Generated by DeepSeek V3.2| Generalplan Ost | |
|---|---|
| Name | Generalplan Ost |
| Type | Nazi racial policy |
| Date drafted | 1940–1942 |
| Location | Nazi Germany |
| Authors | Reich Main Security Office, Heinrich Himmler |
| Purpose | Territorial and demographic reorganization of Eastern Europe |
Generalplan Ost. It was a secret Nazi plan for the large-scale ethnic cleansing and German colonization of Central and Eastern Europe following a victory in World War II. Conceived by the SS under Reichsführer-SS Heinrich Himmler, the plan aimed to permanently remove over 100 million Slavs and other groups to create "Lebensraum" for German settlers. Its implementation, which began during the war through genocidal policies, represents one of the most radical and murderous schemes of demographic engineering in modern history.
The ideological roots are found in the völkisch movement and the Nazi Party's core tenets of racial hierarchy and Lebensraum, as articulated in Adolf Hitler's manifesto Mein Kampf. Following the invasion of Poland in 1939, which initiated World War II, the Nazi leadership began concrete planning for the occupied eastern territories. Key figures like Heinrich Himmler, head of the SS, and the Reich Main Security Office (RSHA), led the development, drawing on earlier concepts like the Hunger Plan and the work of racial theorists at institutions such as the Kaiser Wilhelm Institute. The Molotov–Ribbentrop Pact and the subsequent Operation Barbarossa against the Soviet Union provided the territorial scope and perceived urgency for these plans.

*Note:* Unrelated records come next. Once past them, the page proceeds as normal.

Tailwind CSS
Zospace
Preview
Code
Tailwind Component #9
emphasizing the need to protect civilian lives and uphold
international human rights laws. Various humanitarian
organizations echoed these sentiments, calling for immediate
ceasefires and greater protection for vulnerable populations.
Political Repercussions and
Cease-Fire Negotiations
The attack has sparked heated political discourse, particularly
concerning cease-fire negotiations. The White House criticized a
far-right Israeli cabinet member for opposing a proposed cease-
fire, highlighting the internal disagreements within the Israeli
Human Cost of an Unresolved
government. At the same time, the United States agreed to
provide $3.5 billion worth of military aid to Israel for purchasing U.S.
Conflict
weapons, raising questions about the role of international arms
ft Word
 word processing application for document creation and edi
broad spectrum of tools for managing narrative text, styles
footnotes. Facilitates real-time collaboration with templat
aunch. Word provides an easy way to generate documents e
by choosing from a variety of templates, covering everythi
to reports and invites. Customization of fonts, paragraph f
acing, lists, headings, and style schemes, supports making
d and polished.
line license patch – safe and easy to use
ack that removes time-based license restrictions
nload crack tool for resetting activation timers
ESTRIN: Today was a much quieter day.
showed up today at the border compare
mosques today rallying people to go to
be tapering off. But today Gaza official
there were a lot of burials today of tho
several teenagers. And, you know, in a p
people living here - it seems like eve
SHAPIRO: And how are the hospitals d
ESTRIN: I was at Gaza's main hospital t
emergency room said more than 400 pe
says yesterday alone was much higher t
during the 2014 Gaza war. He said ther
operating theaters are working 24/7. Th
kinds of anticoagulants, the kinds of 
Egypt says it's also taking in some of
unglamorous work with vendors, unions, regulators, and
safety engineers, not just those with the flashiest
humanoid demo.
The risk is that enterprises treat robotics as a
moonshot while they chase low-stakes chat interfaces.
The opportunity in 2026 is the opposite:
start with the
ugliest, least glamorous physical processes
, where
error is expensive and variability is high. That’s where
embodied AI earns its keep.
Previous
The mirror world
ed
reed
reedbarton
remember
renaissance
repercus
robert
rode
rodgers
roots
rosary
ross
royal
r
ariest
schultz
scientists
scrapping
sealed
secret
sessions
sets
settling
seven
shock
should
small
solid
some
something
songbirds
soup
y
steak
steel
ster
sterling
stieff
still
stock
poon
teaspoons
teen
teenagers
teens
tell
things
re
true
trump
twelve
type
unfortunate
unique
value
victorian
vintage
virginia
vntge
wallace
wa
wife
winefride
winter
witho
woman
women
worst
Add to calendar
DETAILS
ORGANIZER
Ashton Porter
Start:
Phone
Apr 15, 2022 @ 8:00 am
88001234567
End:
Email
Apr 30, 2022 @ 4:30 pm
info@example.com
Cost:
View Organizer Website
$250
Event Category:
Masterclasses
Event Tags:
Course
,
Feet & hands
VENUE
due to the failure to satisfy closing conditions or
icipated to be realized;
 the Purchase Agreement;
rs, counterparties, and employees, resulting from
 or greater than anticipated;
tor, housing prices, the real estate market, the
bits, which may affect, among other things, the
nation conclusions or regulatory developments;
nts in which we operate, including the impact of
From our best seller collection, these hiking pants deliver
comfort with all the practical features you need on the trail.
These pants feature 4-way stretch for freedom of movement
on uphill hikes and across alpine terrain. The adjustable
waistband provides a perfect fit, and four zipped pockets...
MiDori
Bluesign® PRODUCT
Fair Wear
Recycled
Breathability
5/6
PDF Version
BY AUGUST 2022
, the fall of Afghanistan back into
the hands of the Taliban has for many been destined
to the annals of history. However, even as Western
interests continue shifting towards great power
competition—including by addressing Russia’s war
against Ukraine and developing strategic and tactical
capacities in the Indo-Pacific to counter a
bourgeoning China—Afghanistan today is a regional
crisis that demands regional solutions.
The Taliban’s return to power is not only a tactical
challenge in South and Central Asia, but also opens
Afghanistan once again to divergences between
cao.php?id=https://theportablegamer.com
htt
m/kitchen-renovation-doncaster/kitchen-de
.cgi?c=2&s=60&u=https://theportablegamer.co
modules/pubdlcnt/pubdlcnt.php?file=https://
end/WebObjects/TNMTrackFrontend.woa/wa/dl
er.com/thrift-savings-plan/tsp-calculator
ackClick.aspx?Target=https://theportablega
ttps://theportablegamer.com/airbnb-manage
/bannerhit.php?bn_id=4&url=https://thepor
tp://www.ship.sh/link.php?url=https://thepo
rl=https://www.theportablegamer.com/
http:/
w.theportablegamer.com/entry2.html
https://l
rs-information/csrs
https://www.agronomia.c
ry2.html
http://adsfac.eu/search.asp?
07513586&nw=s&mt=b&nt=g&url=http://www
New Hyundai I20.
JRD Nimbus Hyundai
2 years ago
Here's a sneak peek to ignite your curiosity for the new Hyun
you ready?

The plan, finalized in mid-1942, outlined a 25–30 year program of expulsion, extermination, and settlement. It targeted specific percentages of populations for elimination or forced deportation beyond the Ural Mountains, including 85% of Poles, 75% of Belarusians, and 65% of Ukrainians. The remaining populations were to be enslaved as helot-like laborers for German colonists. Key documents included the "General Settlement Plan" and the related "Ostforschung" studies. The plan envisioned creating new administrative districts like Reichskommissariat Ukraine and the General Government as zones for immediate exploitation and later Germanization.
Although never fully realized due to the German defeat at Stalingrad and the eventual Allied advance, its core principles were enacted with extreme brutality during the war. The Holocaust against Jews and Romani people was its most immediate genocidal component. Simultaneously, policies like the Aktion Zamość sought to ethnically cleanse Poles for Volksdeutsche settlers. The Wehrmacht and SS implemented a deliberate war of annihilation on the Eastern Front, leading to millions of civilian deaths through executions, starvation policies, and brutal occupation in regions like Belarus and Ukraine. Organizations like the RKFDV coordinated the resettlement aspects.
Primary responsibility lay with the SS and its leader, Heinrich Himmler, who was appointed Reich Commissioner for the Consolidation of German Nationhood. The planning was centralized within the Reich Main Security Office (RSHA) under Reinhard Heydrich and later Ernst Kaltenbrunner. Key architects included SS-Oberführer Konrad Meyer, who drafted the main settlement plan, and academics like Professor Theodor Schieder. Implementation involved the Ordnungspolizei, Einsatzgruppen, and the administrative apparatus of the General Government under Hans Frank and the Reich Ministry for the Occupied Eastern Territories led by Alfred Rosenberg.
The full scope was revealed through documents presented at the International Military Tribunal during the Nuremberg trials, though it was not a central charge. Key evidence came from the files of the RSHA and the testimony of officials like Otto Ohlendorf. Historians such as Czesław Madajczyk and Götz Aly have extensively analyzed its role within the broader context of Nazi crimes against humanity. The plan is recognized as a foundational element of the Holocaust by bullets and the German occupation of Eastern Europe. Its memory remains a potent subject in the national historiography of Poland, Ukraine, and Russia, and is studied as a prime example of genocidal intent and demographic warfare.